Isso não se nota em detalhes como o cabelo espetado do ator principal ou em sua profissão. É através da interpretação que se pode dizer que a história de “Dor e Glória” ganha vida. E não é porque 2020 foi o ano em que o Oscar decidiu amar o cinema estrangeiro, é porque este último realmente fez um esforço a mais para ser amado neste ano, com Antonio Banderas se colocando entre outros quatro indicados por produções americanas. Seu trabalho se diferencia bastante daquilo que se imagina quando seu nome é mencionado, obviamente passando longe de Zorro mas também do médico austero de “A Pele que Habito“. Tendendo para metade do título, dor define a performance como o elemento definitivo e norteador da vida do personagem.

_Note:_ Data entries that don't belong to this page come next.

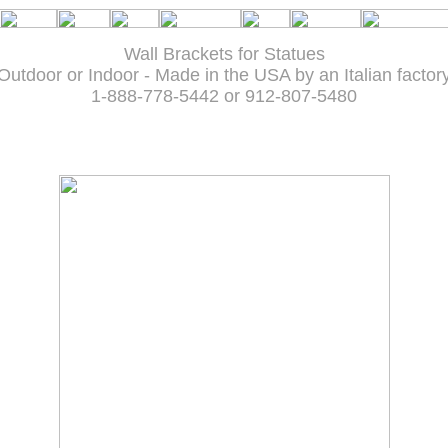
Wall Brackets for Statues
Outdoor or Indoor - Made in the USA by an Italian factor
1-888-778-5442 or 912-807-5480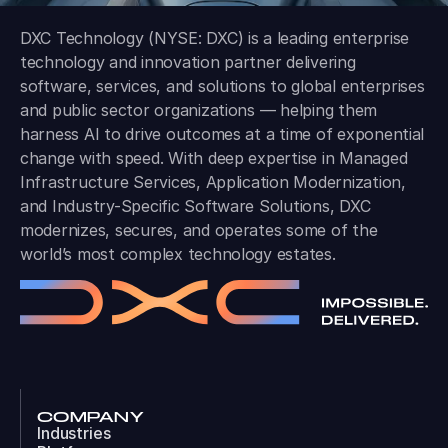
DXC Technology (NYSE: DXC) is a leading enterprise
technology and innovation partner delivering
software, services, and solutions to global enterprises
and public sector organizations — helping them
harness AI to drive outcomes at a time of exponential
change with speed. With deep expertise in Managed
Infrastructure Services, Application Modernization,
and Industry-Specific Software Solutions, DXC
modernizes, secures, and operates some of the
world’s most complex technology estates.
COMPANY
Industries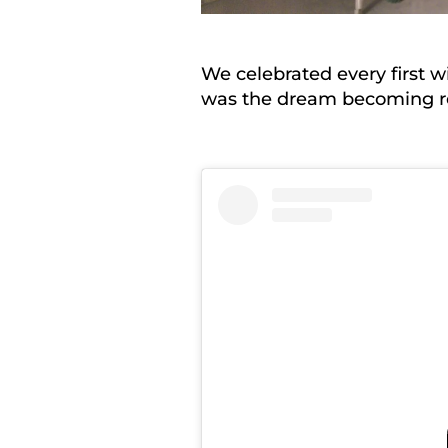
We celebrated every first w
was the dream becoming re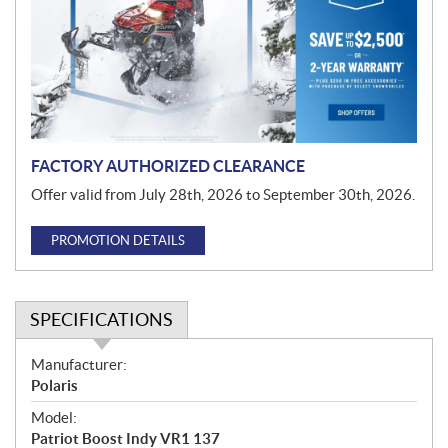
m
o
t
i
o
n
FACTORY AUTHORIZED CLEARANCE
Offer valid from July 28th, 2026 to September 30th, 2026.
PROMOTION DETAILS
SPECIFICATIONS
S
Manufacturer:
p
Polaris
e
Model:
c
Patriot Boost Indy VR1 137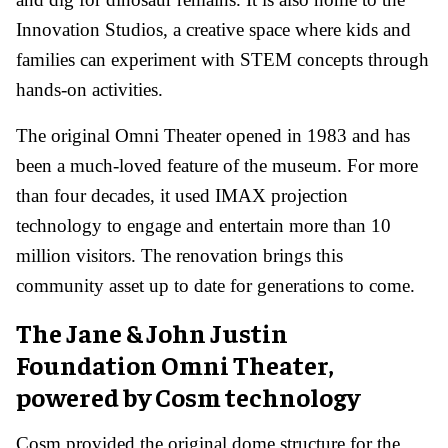
Innovation Studios, a creative space where kids and
families can experiment with STEM concepts through
hands-on activities.
The original Omni Theater opened in 1983 and has
been a much-loved feature of the museum. For more
than four decades, it used IMAX projection
technology to engage and entertain more than 10
million visitors. The renovation brings this
community asset up to date for generations to come.
The Jane & John Justin
Foundation Omni Theater,
powered by Cosm technology
Cosm provided the original dome structure for the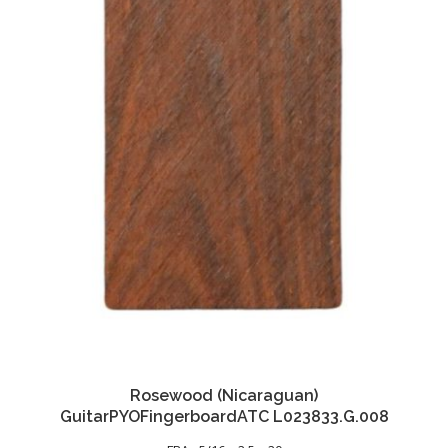
Rosewood (Nicaraguan)
GuitarPYOFingerboardATC L023833.G.008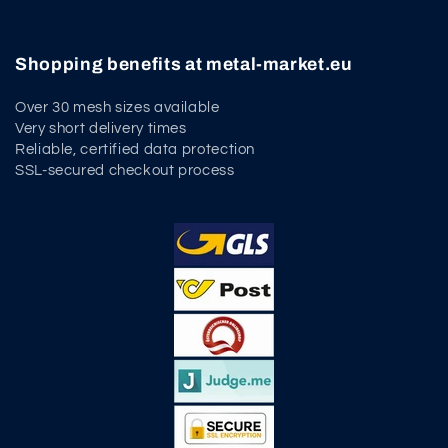
Shopping benefits at metal-market.eu
Over 30 mesh sizes available
Very short delivery times
Reliable, certified data protection
SSL-secured checkout process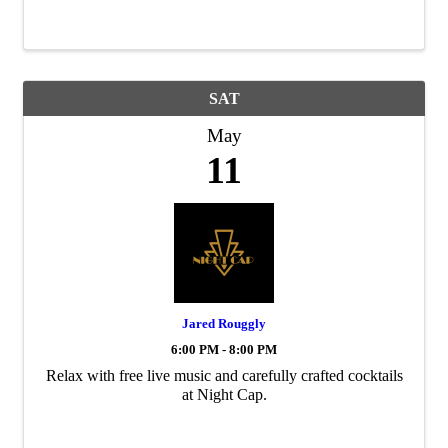
SAT
May
11
Jared Rouggly
6:00 PM - 8:00 PM
Relax with free live music and carefully crafted cocktails
at Night Cap.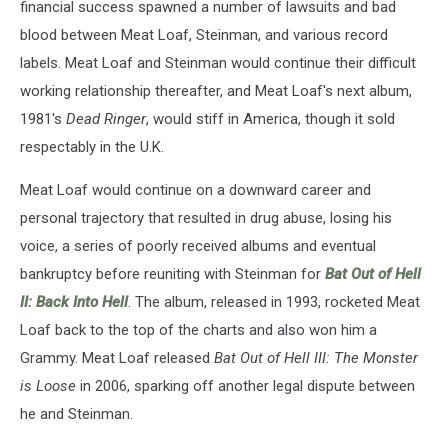
financial success spawned a number of lawsuits and bad
blood between Meat Loaf, Steinman, and various record
labels. Meat Loaf and Steinman would continue their difficult
working relationship thereafter, and Meat Loaf's next album,
1981's
Dead Ringer
, would stiff in America, though it sold
respectably in the U.K.
Meat Loaf would continue on a downward career and
personal trajectory that resulted in drug abuse, losing his
voice, a series of poorly received albums and eventual
bankruptcy before reuniting with Steinman for
Bat Out of Hell
II: Back Into Hell
. The album, released in 1993, rocketed Meat
Loaf back to the top of the charts and also won him a
Grammy. Meat Loaf released
Bat Out of Hell III: The Monster
is Loose
in 2006, sparking off another legal dispute between
he and Steinman.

Viver é sofrer, alguns dizem. Talvez seja mais verdade para alguns do que para outros e, não obstante, sofrimento pode assumir várias formas. Seja uma dor física ou psicológica, ela está ali. Uma soma de nossas experiências, o valor atribuído a elas e suas conseqüências moldando uma parte considerável do caráter humano. Como se vê em “Dor e Glória”, o protagonista arrasta muita bagagem atrás de si mal aguentando o peso delas, tendo ainda menos inclinação de adicionar outras conforme sua idade avança. A experiência se eleva no perceptível cansaço de permanecer vivo dos pequenos gestos, dos atos mais irrelevantes em uma história que dificilmente se centra nas pequenices. Há muito mais a ser encontrado aqui, uma vida inteira de dores e algumas glórias na expressão cansada de Antonio Banderas sem uma explicação para cada coisa.

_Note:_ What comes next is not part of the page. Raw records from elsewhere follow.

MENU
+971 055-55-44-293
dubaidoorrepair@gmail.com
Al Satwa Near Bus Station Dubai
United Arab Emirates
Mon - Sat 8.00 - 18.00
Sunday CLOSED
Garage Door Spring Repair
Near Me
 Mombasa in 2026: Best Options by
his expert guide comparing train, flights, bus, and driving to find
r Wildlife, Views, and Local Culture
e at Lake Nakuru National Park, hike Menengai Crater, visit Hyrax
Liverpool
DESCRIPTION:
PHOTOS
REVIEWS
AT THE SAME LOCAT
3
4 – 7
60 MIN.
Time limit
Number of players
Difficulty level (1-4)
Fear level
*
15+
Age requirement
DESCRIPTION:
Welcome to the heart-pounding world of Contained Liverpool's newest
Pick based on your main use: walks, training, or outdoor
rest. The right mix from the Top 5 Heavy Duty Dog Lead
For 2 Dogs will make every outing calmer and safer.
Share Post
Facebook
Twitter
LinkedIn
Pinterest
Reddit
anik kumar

Algumas são disponibilizadas. Almodóvar encontra formas diferenciadas de as expor, ou melhor, consegue se safar expondo muito sobre seu personagem em pouco tempo evitando ser acusado de direção pobre. Como ele faz isso? Simples. É a mesma coisa que um documentário de televisão ou um vídeo de internet faria na falta de material ilustrativo, só que com um toque estético como realce. Fatos sobre o protagonista e os muitos anos entre os dois períodos mostrados, infância e meia idade, são narradas cruamente enquanto imagens computadorizadas em 3D, coloridas, rodopiantes e quase psicodélicas, ocupam a tela e ilustram as palavras mais ou menos de forma literal. É claro, seria um problema se Banderas não trouxesse consigo os reflexos dessas informações no resto do tempo. O que se acaba vendo é um complemento, uma explicação para que o sofrimento tenha algum tipo de esclarecimento extra.

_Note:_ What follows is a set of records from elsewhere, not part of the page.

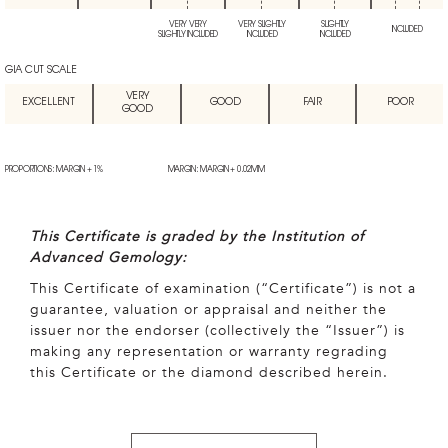
VERY VERY
VERY SLIGHTLY
SLIGHTLY
INCLUDED
SLIGHTLY INCLUDED
INCLUDED
INCLUDED
GIA CUT SCALE
VERY
EXCELLENT
GOOD
FAIR
POOR
GOOD
PROPORTIONS: MARGIN + 1%
MARGIN: MARGIN + 0.02MM
This Certificate is graded by the Institution of
Advanced Gemology:
This Certificate of examination (“Certificate”) is not a
guarantee, valuation or appraisal and neither the
issuer nor the endorser (collectively the “Issuer”) is
making any representation or warranty regrading
this Certificate or the diamond described herein.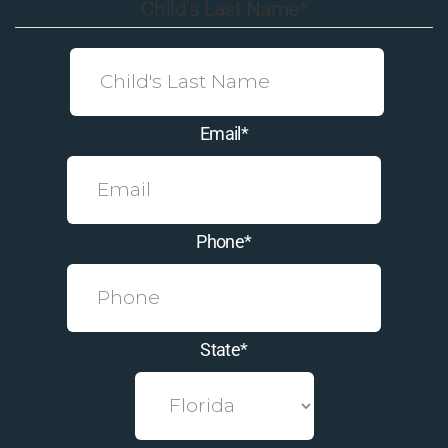
Child's Last Name
*
Email
*
Phone
*
State
*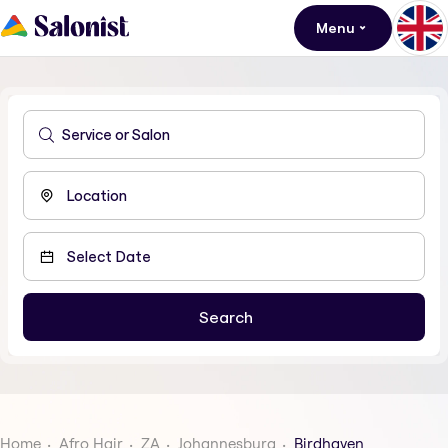
Menu
Home
Afro Hair
ZA
Johannesburg
Birdhaven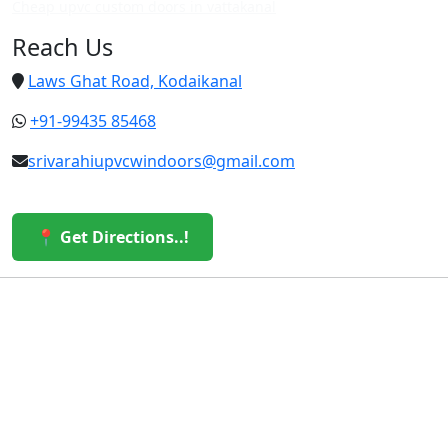
Cheap upvc custom doors in vattakanal
Reach Us
Laws Ghat Road, Kodaikanal
+91-99435 85468
srivarahiupvcwindoors@gmail.com
📍 Get Directions..!
© 2026 Sri Varahi uPVC Windows & Doors. All Rights
Reserved.
Built with ❤️ by the Sri Varahi Team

“Dor e Glória” mostra que a confiança depositada no cineasta depois de assistir a “Julieta” não foi mal colocada. Os mesmos erros não se repetem enquanto o âmago que foi tão atraente antes retorna com o mesmo brilho, temas envolvendo família e relações fragilizadas pelo tempo e as escolhas tomadas que às vezes separam em vez de unir. Dessa vez as atuações não estão sozinhas e são acompanhadas por um roteiro que não simplifica mistérios dificilmente explicáveis, usando novamente duas linhas temporais para um efeito ainda mais forte e surpreendente por conferir ao final uma surpresa de última hora, evitando uma conclusão morna de um filme que morreria quieto.